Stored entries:
◇ ◇ ◇

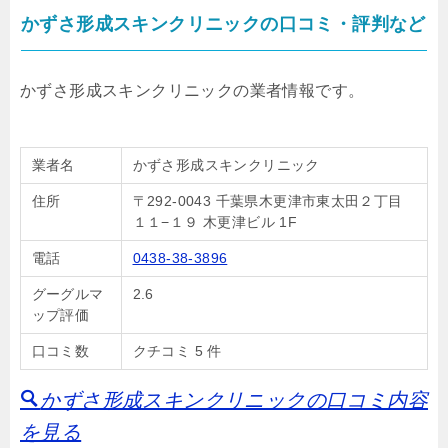
かずさ形成スキンクリニックの口コミ・評判など
かずさ形成スキンクリニックの業者情報です。
業者名
かずさ形成スキンクリニック
住所
〒292-0043 千葉県木更津市東太田２丁目
１１−１９ 木更津ビル 1F
電話
0438-38-3896
グーグルマ
2.6
ップ評価
口コミ数
クチコミ 5 件
かずさ形成スキンクリニックの口コミ内容
を見る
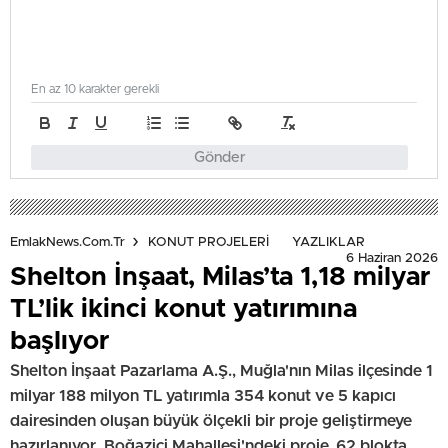
En az 10 karakter gerekli
Gönder
EmlakNews.com.tr
KONUT PROJELERİ
YAZLIKLAR
6 Haziran 2026
Shelton İnşaat, Milas’ta 1,18 milyar
TL’lik ikinci konut yatırımına
başlıyor
Shelton İnşaat Pazarlama A.Ş., Muğla'nın Milas ilçesinde 1
milyar 188 milyon TL yatırımla 354 konut ve 5 kapıcı
dairesinden oluşan büyük ölçekli bir proje geliştirmeye
hazırlanıyor. Boğaziçi Mahallesi'ndeki proje, 62 blokta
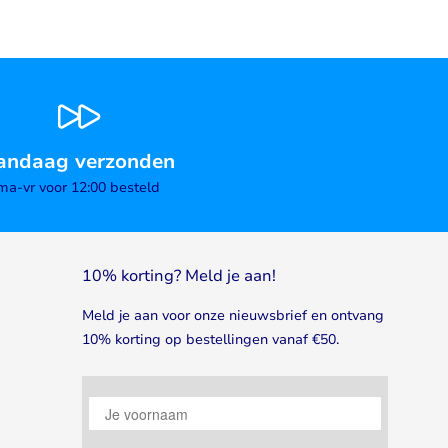
andaag verzonden
ma-vr voor 12:00 besteld
10% korting? Meld je aan!
Meld je aan voor onze nieuwsbrief en ontvang
10% korting op bestellingen vanaf €50.
Je voornaam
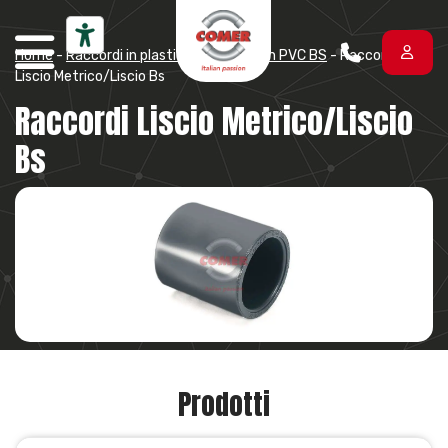
Vai al contenuto
Home
-
Raccordi in plastica
-
Raccordi in PVC BS
-
Raccordi
Liscio Metrico/Liscio Bs
Raccordi Liscio Metrico/Liscio
Bs
Prodotti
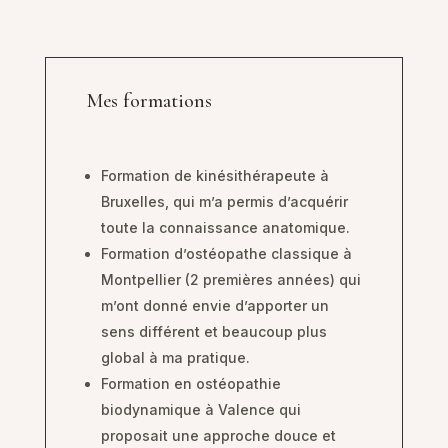
Mes formations
Formation de kinésithérapeute à
Bruxelles, qui m’a permis d’acquérir
toute la connaissance anatomique.
Formation d’ostéopathe classique à
Montpellier (2 premières années) qui
m’ont donné envie d’apporter un
sens différent et beaucoup plus
global à ma pratique.
Formation en ostéopathie
biodynamique à Valence qui
proposait une approche douce et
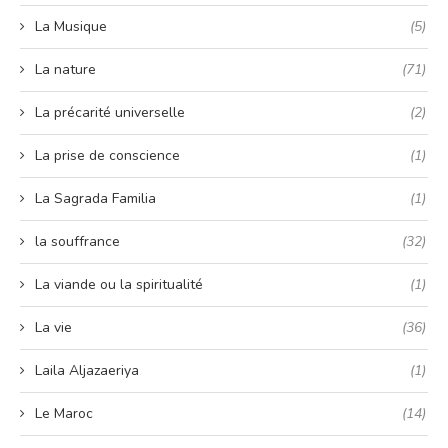
La Musique
(5)
La nature
(71)
La précarité universelle
(2)
La prise de conscience
(1)
La Sagrada Familia
(1)
la souffrance
(32)
La viande ou la spiritualité
(1)
La vie
(36)
Laila Aljazaeriya
(1)
Le Maroc
(14)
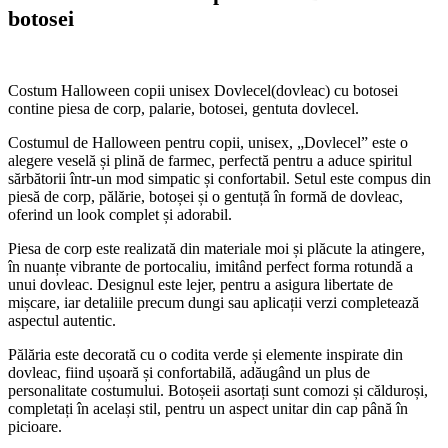
botosei
Costum Halloween copii unisex Dovlecel(dovleac) cu botosei
contine piesa de corp, palarie, botosei, gentuta dovlecel.
Costumul de Halloween pentru copii, unisex, „Dovlecel” este o
alegere veselă și plină de farmec, perfectă pentru a aduce spiritul
sărbătorii într-un mod simpatic și confortabil. Setul este compus din
piesă de corp, pălărie, botoșei și o gentuță în formă de dovleac,
oferind un look complet și adorabil.
Piesa de corp este realizată din materiale moi și plăcute la atingere,
în nuanțe vibrante de portocaliu, imitând perfect forma rotundă a
unui dovleac. Designul este lejer, pentru a asigura libertate de
mișcare, iar detaliile precum dungi sau aplicații verzi completează
aspectul autentic.
Pălăria este decorată cu o codita verde și elemente inspirate din
dovleac, fiind ușoară și confortabilă, adăugând un plus de
personalitate costumului. Botoșeii asortați sunt comozi și călduroși,
completați în același stil, pentru un aspect unitar din cap până în
picioare.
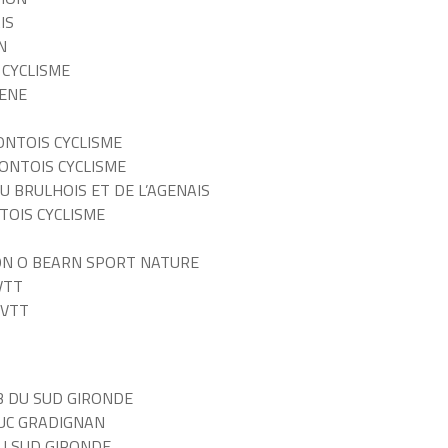
IS
N
 CYCLISME
GENE
ONTOIS CYCLISME
MONTOIS CYCLISME
DU BRULHOIS ET DE L’AGENAIS
TOIS CYCLISME
ON O BEARN SPORT NATURE
VTT
 VTT
B DU SUD GIRONDE
 UC GRADIGNAN
DU SUD GIRONDE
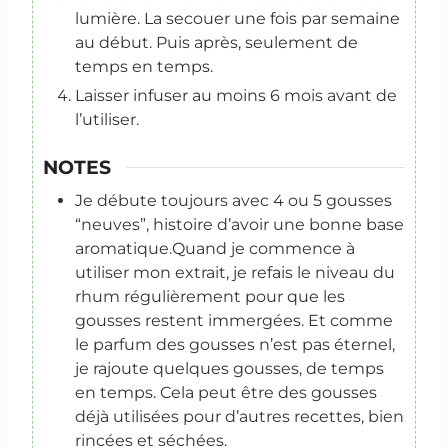
lumière. La secouer une fois par semaine
au début. Puis après, seulement de
temps en temps.
Laisser infuser au moins 6 mois avant de
l’utiliser.
NOTES
Je débute toujours avec 4 ou 5 gousses
“neuves”, histoire d’avoir une bonne base
aromatique.
Quand je commence à
utiliser mon extrait, je refais le niveau du
rhum régulièrement pour que les
gousses restent immergées. Et comme
le parfum des gousses n’est pas éternel,
je rajoute quelques gousses, de temps
en temps. Cela peut être des gousses
déjà utilisées pour d’autres recettes, bien
rincées et séchées.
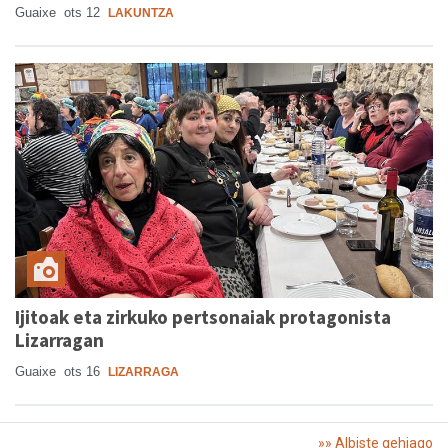
Guaixe
ots 12
LAKUNTZA
Ijitoak eta zirkuko pertsonaiak protagonista
Lizarragan
Guaixe
ots 16
LIZARRAGA
»» Albiste gehiago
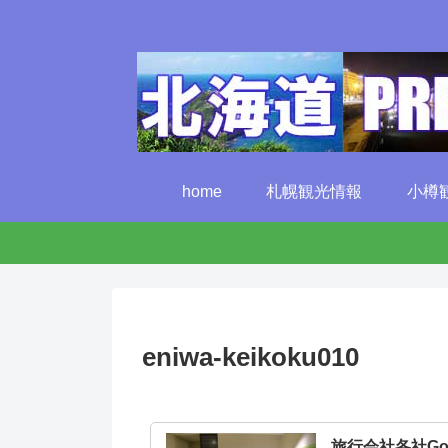
home
札幌観光情報
小樽
eniwa-keikoku010
旅行会社各社G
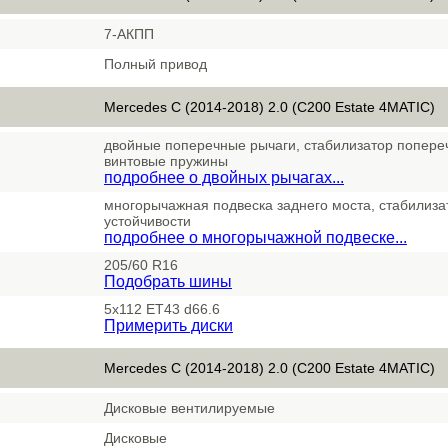
7-АКПП
Полный привод
Mercedes C (2014-2018) 2.0 (C200 Estate 4MATIC)
двойные поперечные рычаги, стабилизатор попереч
винтовые пружины
подробнее о двойных рычагах...
многорычажная подвеска заднего моста, стабилиз
устойчивости
подробнее о многорычажной подвеске...
205/60 R16
Подобрать шины
5x112 ET43 d66.6
Примерить диски
Mercedes C (2014-2018) 2.0 (C200 Estate 4MATIC)
Дисковые вентилируемые
Дисковые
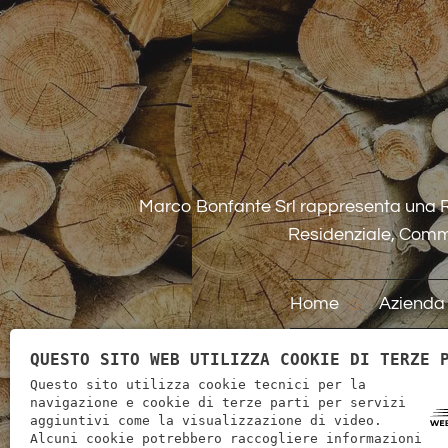
Marco Bonfante Srl rappresenta una Ra
Residenziale, Comme
Home
Azienda
QUESTO SITO WEB UTILIZZA COOKIE DI TERZE 
Questo sito utilizza cookie tecnici per la
navigazione e cookie di terze parti per servizi
aggiuntivi come la visualizzazione di video.
Alcuni cookie potrebbero raccogliere informazioni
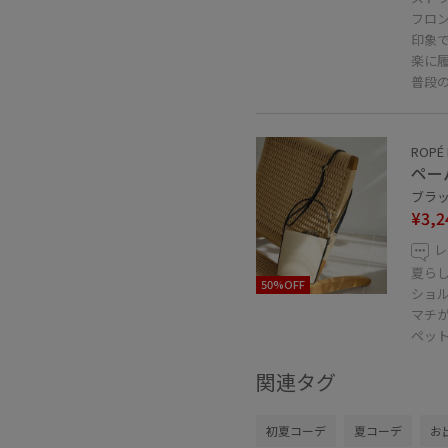
フロ
印象
楽に
普段の
ROPÉ 
ペー
ブラック
¥3,2
レ
夏ら
50%OFF
ショル
マチ
ペッ
関連タグ
初夏コーデ
夏コーデ
お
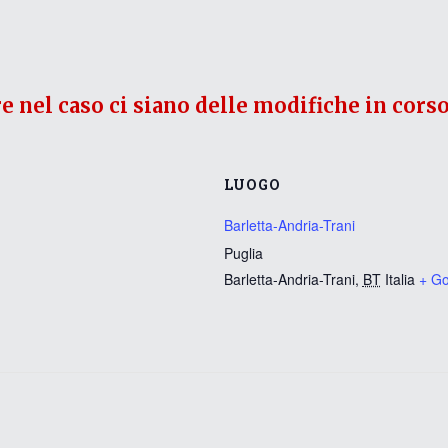
re nel caso ci siano delle modifiche in corso
LUOGO
Barletta-Andria-Trani
Puglia
Barletta-Andria-Trani
,
BT
Italia
+ G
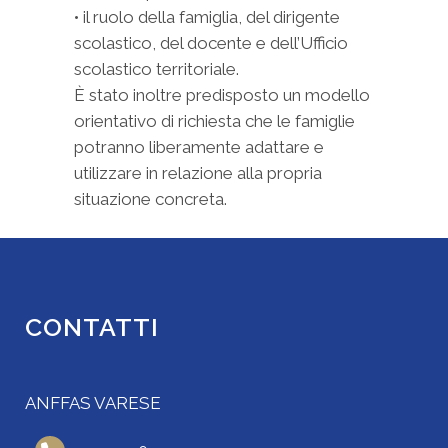
• il ruolo della famiglia, del dirigente
scolastico, del docente e dell’Ufficio
scolastico territoriale.
È stato inoltre predisposto un modello
orientativo di richiesta che le famiglie
potranno liberamente adattare e
utilizzare in relazione alla propria
situazione concreta.
CONTATTI
ANFFAS VARESE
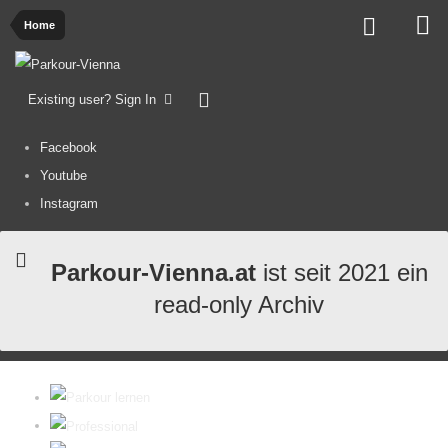
Home
Existing user? Sign In
Facebook
Youtube
Instagram
Parkour-Vienna.at
ist seit 2021 ein
read-only Archiv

◇ ◇ ◇

Begin at the line containing "orientativo di richiesta che le famiglie" and write out every line to the end of the data exactly. Skip the pictures.

orientativo di richiesta che le famiglie
potranno liberamente adattare e
utilizzare in relazione alla propria
situazione concreta.
CONTATTI
ANFFAS VARESE
Home
Existing user? Sign In
Facebook
Youtube
Instagram
Parkour-Vienna.at
ist seit 2021 ein
read-only Archiv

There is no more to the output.